Show me each line of the listing below where the word "внутри" appears.

::::::

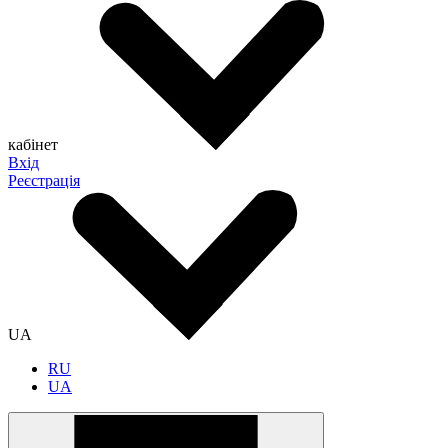
кабінет
Вхід
Реєстрація
UA
RU
UA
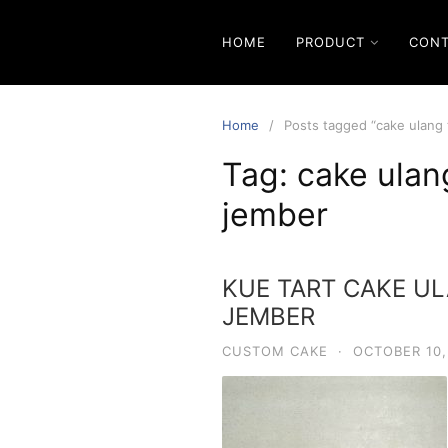
Skip
to
HOME
PRODUCT
CON
content
Home
Posts tagged “cake ulang
Tag:
cake ulan
jember
KUE TART CAKE U
JEMBER
CUSTOM CAKE
·
OCTOBER 10,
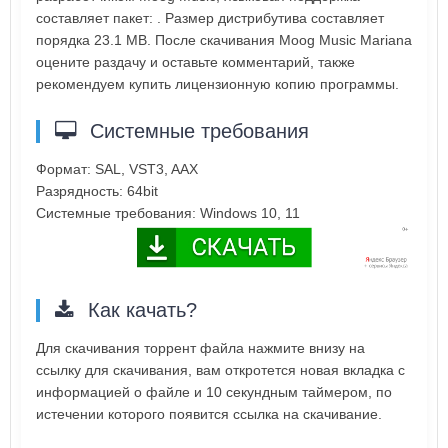
составляет пакет: . Размер дистрибутива составляет
порядка 23.1 MB. После скачивания Moog Music Mariana
оцените раздачу и оставьте комментарий, также
рекомендуем купить лицензионную копию программы.
Системные требования
Формат: SAL, VST3, AAX
Разрядность: 64bit
Системные требования: Windows 10, 11
Как качать?
Для скачивания торрент файла нажмите внизу на
ссылку для скачивания, вам откротется новая вкладка с
информацией о файле и 10 секундным таймером, по
истечении которого появится ссылка на скачивание.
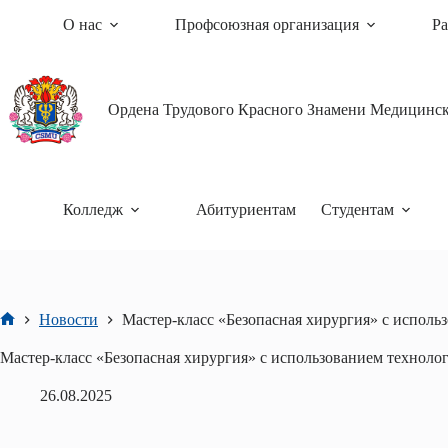
Перейти
О нас
Профсоюзная организация
Ра
к
сути
Ордена Трудового Красного Знамени Медицински
Колледж
Абитуриентам
Студентам
Новости
Мастер-класс «Безопасная хирургия» с исполь
Главная
Мастер-класс «Безопасная хирургия» с использованием техноло
26.08.2025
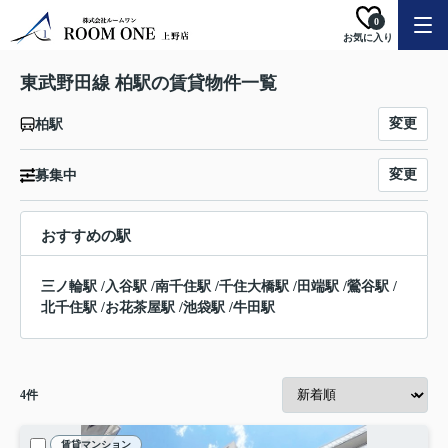
0
お気に入り
東武野田線 柏駅の賃貸物件一覧
変更
柏駅
変更
募集中
おすすめの駅
三ノ輪駅
/
入谷駅
/
南千住駅
/
千住大橋駅
/
田端駅
/
鶯谷駅
/
北千住駅
/
お花茶屋駅
/
池袋駅
/
牛田駅
4
件
賃貸マンション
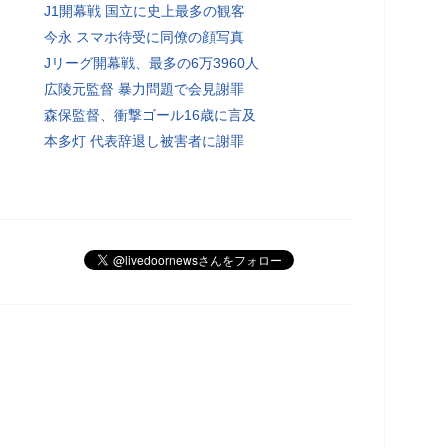
J1開幕戦 国立に史上最多の観客
今永 スマホ待受に同僚の顔写真
Jリーグ開幕戦、最多の6万3960人
広陵元監督 暴力問題で会見謝罪
森保監督、衝撃ゴール16歳に言及
本多灯 代表辞退し被害者に謝罪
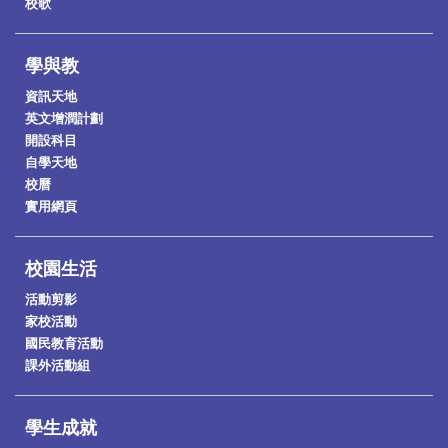
校歌
學與教
資訊天地
英文增潤計劃
開設科目
自學天地
校曆
實用網頁
校園生活
活動剪影
家校活動
國民教育活動
課外活動組
學生成就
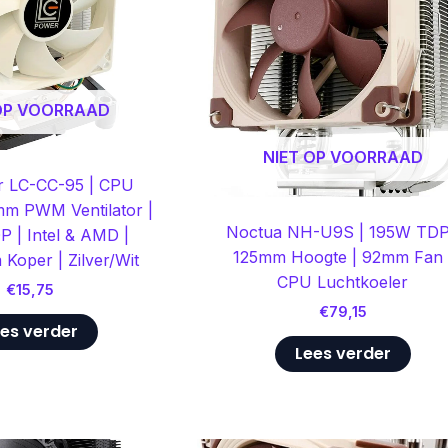
 OP VOORRAAD
NIET OP VOORRAAD
 LC-CC-95 | CPU
mm PWM Ventilator |
Noctua NH-U9S | 195W TDP
 | Intel & AMD |
125mm Hoogte | 92mm Fan 
Koper | Zilver/Wit
CPU Luchtkoeler
€
15,75
€
79,15
es verder
Lees verder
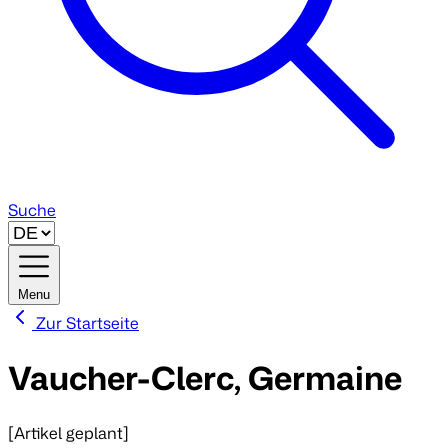
Suche
Menu
Zur Startseite
Vaucher-Clerc, Germaine
[Artikel geplant]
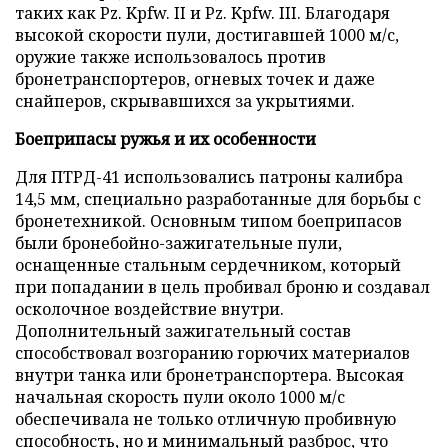
таких как Pz. Kpfw. II и Pz. Kpfw. III. Благодаря
высокой скорости пули, достигавшей 1000 м/с,
оружие также использовалось против
бронетранспортеров, огневых точек и даже
снайперов, скрывавшихся за укрытиями.
Боеприпасы ружья и их особенности
Для ПТРД-41 использовались патроны калибра
14,5 мм, специально разработанные для борьбы с
бронетехникой. Основным типом боеприпасов
были бронебойно-зажигательные пули,
оснащенные стальным сердечником, который
при попадании в цель пробивал броню и создавал
осколочное воздействие внутри.
Дополнительный зажигательный состав
способствовал возгоранию горючих материалов
внутри танка или бронетранспортера. Высокая
начальная скорость пули около 1000 м/с
обеспечивала не только отличную пробивную
способность, но и минимальный разброс, что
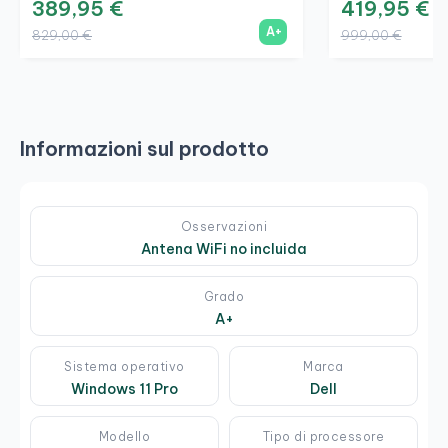
389,95 €
419,95 €
A+
829,00 €
999,00 €
Informazioni sul prodotto
Osservazioni
Antena WiFi no incluida
Grado
A+
Sistema operativo
Marca
Windows 11 Pro
Dell
Modello
Tipo di processore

::::::

- RESULT FOR THIS EXERCISE -
осколочное воздействие внутри.
внутри танка или бронетранспортера. Высокая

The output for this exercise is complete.